The response should consist solely of the line containing "Συμφωνώ με τους Όρους χρήσης και την Πολιτική" and the lines after it through the end of the listing below, repeated exactly.

[MATERIALS PROVIDED]
===============

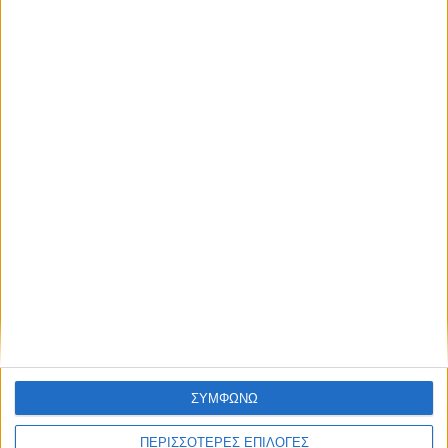
Κάνε εγγραφή στο Newsletter μας και
NEWSLETTER
απόκτησε πρόσβαση στα νέα πριν από
όλους τους άλλους.
NEWSLETTER
Συμφωνώ με τους Όρους χρήσης και την Πολιτική
προστασίας προσωπικών δεδομένων
Συμφωνώ με τους Όρους χρήσης και την
Πολιτική προστασίας προσωπικών
δεδομένων
ΣΥΜΦΩΝΩ
ΠΕΡΙΣΣΟΤΕΡΕΣ ΕΠΙΛΟΓΕΣ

===============

[EXERCISE RESULT]
Συμφωνώ με τους Όρους χρήσης και την Πολιτική
προστασίας προσωπικών δεδομένων
Συμφωνώ με τους Όρους χρήσης και την
Πολιτική προστασίας προσωπικών
δεδομένων
ΣΥΜΦΩΝΩ
ΠΕΡΙΣΣΟΤΕΡΕΣ ΕΠΙΛΟΓΕΣ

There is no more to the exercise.